An Analysis of "Does ChatGPT Have a Mind?"
The paper "Does ChatGPT Have a Mind?" by Simon Goldstein and B.A. Levinstein provides a comprehensive analysis of whether LLMs such as ChatGPT can be said to possess minds. Central to this question is whether these models have a folk psychology consisting of beliefs, desires, and intentions. The authors undertake this investigation by examining internal representations and dispositional actions, supporting their claims with philosophical theories and machine learning interpretability research.
The authors begin by surveying philosophical frameworks of representation—informational, causal, structural, and teleosemantic—to argue that LLMs satisfy essential conditions for mental representation according to each theory. For instance, they note that informational theories require that states carry probabilistic information, and recent AI probing techniques demonstrate this capacity in LLMs. They reference experiments, such as those involving Othello-GPT, where LLMs trained on game moves appear to internally represent the state of the game board, as verified through causal intervention techniques.
A significant part of the paper addresses challenges to LLM representation: sensory grounding, stochastic parrots, and memorization. The sensory grounding argument asserts that purely text-based LLMs lack a connection to the external world, thereby precluding genuine representation. Goldstein and Levinstein counter this by suggesting that LLMs could form hypotheses about the environment based on text, another form of causal connection supporting representation.
The stochastic parrot argument questions whether LLMs truly understand or merely mimic patterns, given their primary task is predicting text. Here, the authors argue that more complex behaviors could emerge as side effects of the prediction task, such as forming meaningful internal world models. Furthermore, empirical observations of few-shot and in-context learning, as well as successful transfer learning across domains, suggest that LLMs possess emergent reasoning capabilities.
The authors also examine skepticism rooted in memorization, suggesting that LLMs demonstrate substantial generalization beyond memorized data. They use the example of modular arithmetic learning in LLMs where initial memorization gives way to implementing generalizable algorithms.
The second central question is whether LLMs have dispositions to act, which is crucial for claiming a folk psychology. The analysis includes interpretationalist perspectives, such as Dennett's intentional stance, and representationalist perspectives, like those from Fodor and Dretske.

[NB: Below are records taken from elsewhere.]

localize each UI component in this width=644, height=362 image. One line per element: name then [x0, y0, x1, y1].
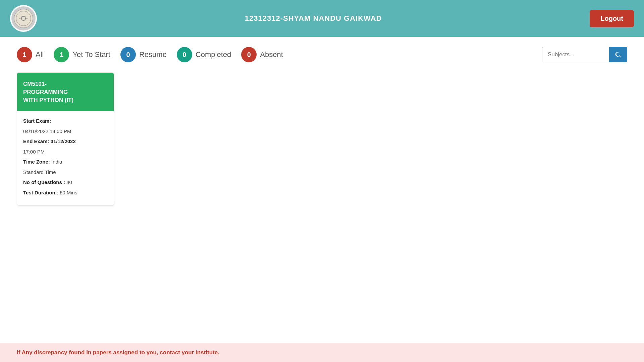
end-exam-label: End Exam: 31/12/2022: [23, 138, 108, 145]
start-exam-label: Start Exam:: [23, 117, 108, 125]
timezone: Time Zone: India: [23, 158, 108, 166]
resume-badge: 0: [120, 47, 136, 62]
card-title: CM5101-PROGRAMMINGWITH PYTHON (IT): [23, 80, 73, 104]
filter-completed[interactable]: 0 Completed: [177, 47, 231, 62]
filter-resume[interactable]: 0 Resume: [120, 47, 167, 62]
end-exam-label-text: End Exam: 31/12/2022: [23, 138, 76, 144]
resume-label: Resume: [139, 50, 167, 59]
start-exam-value: 04/10/2022 14:00 PM: [23, 128, 108, 135]
logo-image: GOVT POLYTECHNIC: [11, 6, 36, 31]
end-exam-time: 17:00 PM: [23, 148, 108, 156]
timezone-desc: Standard Time: [23, 169, 108, 176]
search-icon: [614, 51, 622, 58]
filter-bar: 1 All 1 Yet To Start 0 Resume 0 Complete…: [0, 37, 644, 72]
filter-absent[interactable]: 0 Absent: [241, 47, 283, 62]
all-badge: 1: [17, 47, 32, 62]
completed-label: Completed: [196, 50, 231, 59]
search-input[interactable]: [542, 47, 609, 62]
bottom-message: If Any discrepancy found in papers assig…: [17, 349, 219, 356]
yet-to-start-badge: 1: [54, 47, 69, 62]
search-button[interactable]: [609, 47, 627, 62]
svg-point-5: [22, 17, 25, 20]
exam-card: CM5101-PROGRAMMINGWITH PYTHON (IT) Start…: [17, 72, 114, 205]
filter-all[interactable]: 1 All: [17, 47, 44, 62]
card-body: Start Exam: 04/10/2022 14:00 PM End Exam…: [17, 111, 114, 205]
questions: No of Questions : 40: [23, 179, 108, 186]
bottom-bar: If Any discrepancy found in papers assig…: [0, 343, 644, 362]
absent-badge: 0: [241, 47, 257, 62]
header: GOVT POLYTECHNIC 12312312-SHYAM NANDU GA…: [0, 0, 644, 37]
header-title: 12312312-SHYAM NANDU GAIKWAD: [245, 14, 382, 23]
yet-to-start-label: Yet To Start: [72, 50, 110, 59]
completed-badge: 0: [177, 47, 192, 62]
card-header: CM5101-PROGRAMMINGWITH PYTHON (IT): [17, 73, 114, 111]
logout-button[interactable]: Logout: [590, 10, 634, 27]
all-label: All: [36, 50, 44, 59]
logo: GOVT POLYTECHNIC: [10, 5, 37, 32]
filter-yet-to-start[interactable]: 1 Yet To Start: [54, 47, 110, 62]
content-area: CM5101-PROGRAMMINGWITH PYTHON (IT) Start…: [0, 72, 644, 219]
duration: Test Duration : 60 Mins: [23, 189, 108, 197]
absent-label: Absent: [260, 50, 283, 59]
search-area: [542, 47, 627, 62]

These discussions largely depend on whether LLM behaviors can be viewed as goal-oriented or whether they derive merely from computational processes mirroring human-like interaction.

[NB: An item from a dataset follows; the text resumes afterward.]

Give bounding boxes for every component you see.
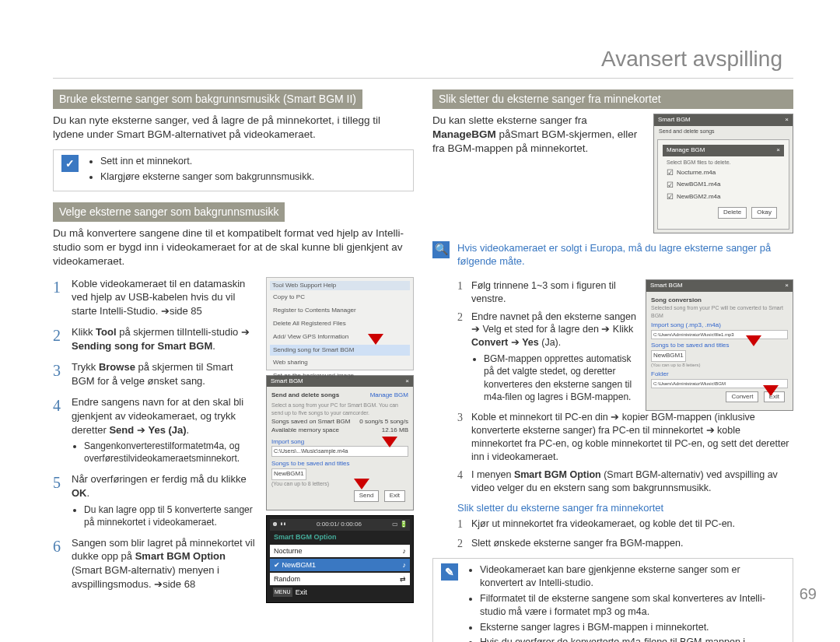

Ultimately, the authors conclude that while there is strong evidence for the presence of internal representations in LLMs, the evidence for universal beliefs, desires, and intentions is less clear-cut, due largely to issues of behavioral consistency and goal representation.

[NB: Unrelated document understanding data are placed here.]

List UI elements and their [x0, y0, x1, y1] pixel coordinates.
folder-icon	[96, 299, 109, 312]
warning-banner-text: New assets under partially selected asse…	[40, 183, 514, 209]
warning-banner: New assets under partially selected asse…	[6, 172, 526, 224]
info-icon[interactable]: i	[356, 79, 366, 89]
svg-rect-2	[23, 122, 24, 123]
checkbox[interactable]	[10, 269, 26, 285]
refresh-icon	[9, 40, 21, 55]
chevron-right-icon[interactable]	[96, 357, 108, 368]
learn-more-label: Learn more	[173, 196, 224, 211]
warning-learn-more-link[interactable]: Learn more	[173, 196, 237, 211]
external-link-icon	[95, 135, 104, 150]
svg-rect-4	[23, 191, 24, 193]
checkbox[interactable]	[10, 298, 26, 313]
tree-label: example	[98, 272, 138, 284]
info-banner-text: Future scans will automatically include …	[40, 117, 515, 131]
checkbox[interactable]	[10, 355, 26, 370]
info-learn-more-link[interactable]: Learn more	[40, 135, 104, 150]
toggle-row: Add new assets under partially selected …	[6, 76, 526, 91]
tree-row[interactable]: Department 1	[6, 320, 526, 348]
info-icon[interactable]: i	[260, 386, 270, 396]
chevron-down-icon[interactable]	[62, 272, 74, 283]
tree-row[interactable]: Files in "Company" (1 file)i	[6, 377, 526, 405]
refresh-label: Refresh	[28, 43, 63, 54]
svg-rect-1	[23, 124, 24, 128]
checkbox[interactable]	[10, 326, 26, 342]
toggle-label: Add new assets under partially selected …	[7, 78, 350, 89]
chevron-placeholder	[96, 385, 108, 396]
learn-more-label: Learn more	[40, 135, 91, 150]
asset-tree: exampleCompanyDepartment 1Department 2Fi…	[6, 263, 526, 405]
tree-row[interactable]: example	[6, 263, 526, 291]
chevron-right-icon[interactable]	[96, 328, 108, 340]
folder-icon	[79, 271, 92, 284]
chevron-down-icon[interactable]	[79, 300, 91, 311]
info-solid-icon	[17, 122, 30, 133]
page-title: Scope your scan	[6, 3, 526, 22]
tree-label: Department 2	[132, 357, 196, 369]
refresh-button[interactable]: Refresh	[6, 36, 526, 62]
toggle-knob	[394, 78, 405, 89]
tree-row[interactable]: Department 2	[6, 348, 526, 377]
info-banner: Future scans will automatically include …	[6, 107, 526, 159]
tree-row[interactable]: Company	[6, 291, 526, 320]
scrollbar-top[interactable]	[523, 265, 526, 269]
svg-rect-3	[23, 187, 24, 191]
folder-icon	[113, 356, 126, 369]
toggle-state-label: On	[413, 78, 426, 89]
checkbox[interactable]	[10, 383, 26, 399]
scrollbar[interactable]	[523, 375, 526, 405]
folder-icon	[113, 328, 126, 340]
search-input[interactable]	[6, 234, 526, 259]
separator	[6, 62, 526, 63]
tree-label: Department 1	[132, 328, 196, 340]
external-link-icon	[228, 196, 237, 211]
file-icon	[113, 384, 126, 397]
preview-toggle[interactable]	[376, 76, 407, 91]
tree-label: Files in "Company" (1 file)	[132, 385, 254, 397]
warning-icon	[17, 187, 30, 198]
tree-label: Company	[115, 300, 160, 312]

This paper contributes to both practical and theoretical developments. Practically, it highlights the importance of AI transparency and interpretability for detecting and improving folk psychological attributes in models. Theoretically, it urges further exploration of non-standard causal and teleosemantic theories and their implications for LLM capabilities. In sum, this paper represents a detailed philosophical and technical inquiry into the cognitive attributes of LLMs, challenging existing skepticism and laying a foundation for future research in AI cognition and philosophy of mind.